Le Ministère des Finances de la République Démocratique du Congo (RDC) a annoncé la fin du moratoire accordé aux entreprises concernant la facturation normalisée, une réforme mise en œuvre depuis le 1er décembre 2025. Dans un communiqué officiel daté du 11 mai 2026, le gouvernement a précisé que la période de tolérance, instaurée pour permettre aux opérateurs économiques de s’adapter aux nouvelles exigences, est désormais écoulée.

Cette décision fait suite à des discussions entre les autorités et les représentants du secteur privé, notamment la Fédération des entreprises du Congo (FEC). La période de tolérance avait été mise en place pour faciliter la mise en conformité des entreprises avec les nouvelles normes techniques et administratives. Cependant, le Ministère des Finances estime que les conditions sont désormais réunies pour appliquer strictement cette réforme.

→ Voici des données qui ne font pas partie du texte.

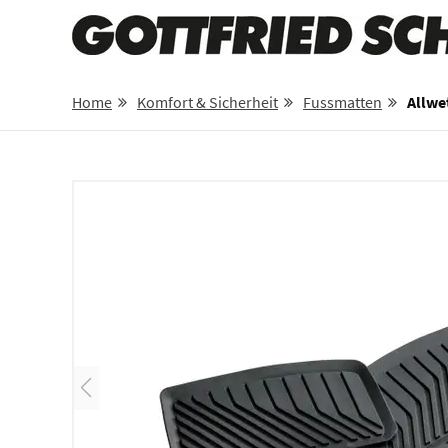
Home
Komfort & Sicherheit
Fussmatten
Allwe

À partir du 15 mai 2026, date de l’échéance déclarative de la TVA du mois d’avril, la Direction Générale des Impôts (DGI) commencera à imposer des sanctions aux entreprises qui ne respecteront pas les obligations liées à la facturation normalisée. Les entreprises qui auront collecté la TVA sans émettre de factures conformes s’exposeront à des pénalités, et leurs droits à déduction seront également rejetés si les déclarations ne sont pas accompagnées de factures normalisées.

Le gouvernement souligne que cette réforme vise à moderniser le système fiscal, à renforcer la transparence des transactions commerciales et à lutter contre la fraude à la TVA. Les opérateurs économiques sont donc invités à prendre toutes les mesures nécessaires pour se conformer aux nouvelles exigences.

Pour se mettre en règle, les entreprises disposent de plusieurs options. Elles peuvent acquérir un système de facturation homologué, utiliser un dispositif électronique fiscal agréé, ou encore recourir à des solutions dématérialisées via la plateforme officielle e-DEF. Les listes de fournisseurs agréés sont disponibles auprès de l’administration fiscale.

Les autorités fiscales ont également précisé que les entreprises dont les logiciels de facturation sont en cours d’homologation doivent accélérer leur mise en conformité. À titre transitoire, elles sont invitées à régulariser leurs factures en utilisant les dispositifs agréés afin d’éviter toute sanction.

Avec cette décision, la RDC entre dans une nouvelle phase de sa réforme fiscale, marquée par un contrôle plus strict et une application rigoureuse des obligations liées à la TVA et à la facturation normalisée.